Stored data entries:
###

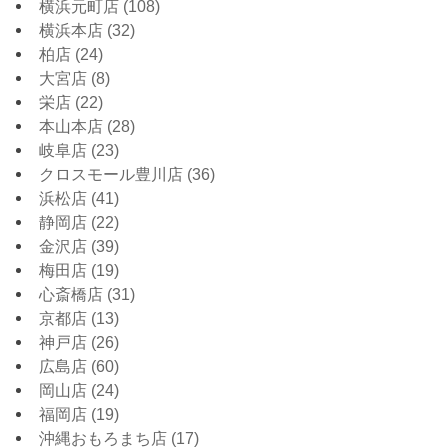
横浜元町店
(108)
横浜本店
(32)
柏店
(24)
大宮店
(8)
栄店
(22)
本山本店
(28)
岐阜店
(23)
クロスモール豊川店
(36)
浜松店
(41)
静岡店
(22)
金沢店
(39)
梅田店
(19)
心斎橋店
(31)
京都店
(13)
神戸店
(26)
広島店
(60)
岡山店
(24)
福岡店
(19)
沖縄おもろまち店
(17)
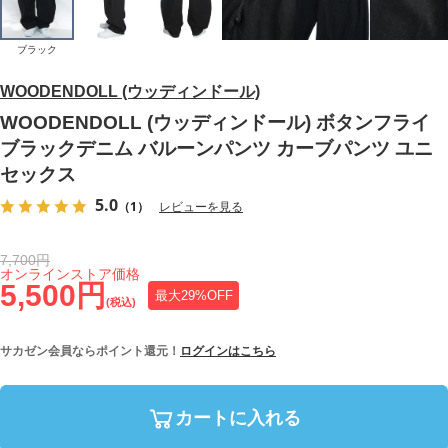
ブラック
WOODENDOLL (ウッディンドール)
WOODENDOLL (ウッディンドール) ボタンフライ
ブラックデニム バルーンパンツ カーブパンツ ユニ
セックス
5.0
（1）
レビューを見る
7,700円
オンラインストア価格
5,500円
最大29%OFF
(税込)
サカゼン会員ならポイント還元！
ログインはこちら
カートに入れる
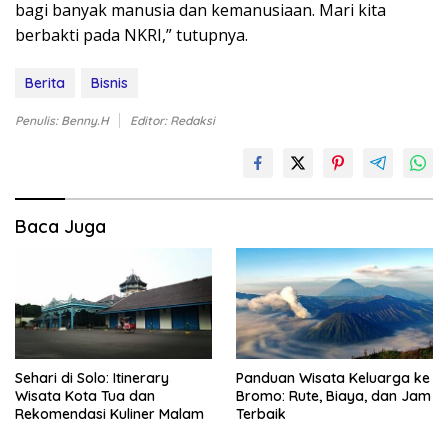
bagi banyak manusia dan kemanusiaan. Mari kita
berbakti pada NKRI,” tutupnya.
Berita
Bisnis
Penulis: Benny.H
Editor: Redaksi
Baca Juga
Sehari di Solo: Itinerary
Panduan Wisata Keluarga ke
Wisata Kota Tua dan
Bromo: Rute, Biaya, dan Jam
Rekomendasi Kuliner Malam
Terbaik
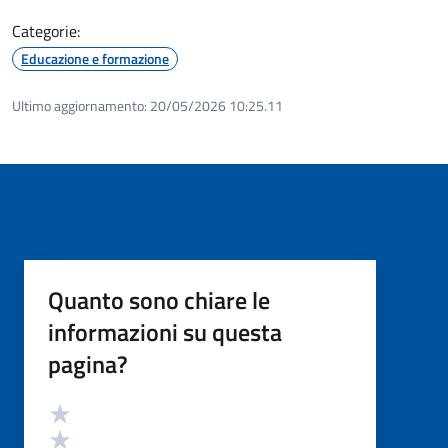
Categorie:
Educazione e formazione
Ultimo aggiornamento:
20/05/2026 10:25.11
Quanto sono chiare le
informazioni su questa
pagina?
Valutazione
Valuta 5 stelle su 5
Valuta 4 stelle su 5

###

**Task description:**
Look for the word "ウッディンドール" in the data, then return every line that contains it.

**Output of the exercise:**
WOODENDOLL (ウッディンドール)
WOODENDOLL (ウッディンドール) ボタンフライ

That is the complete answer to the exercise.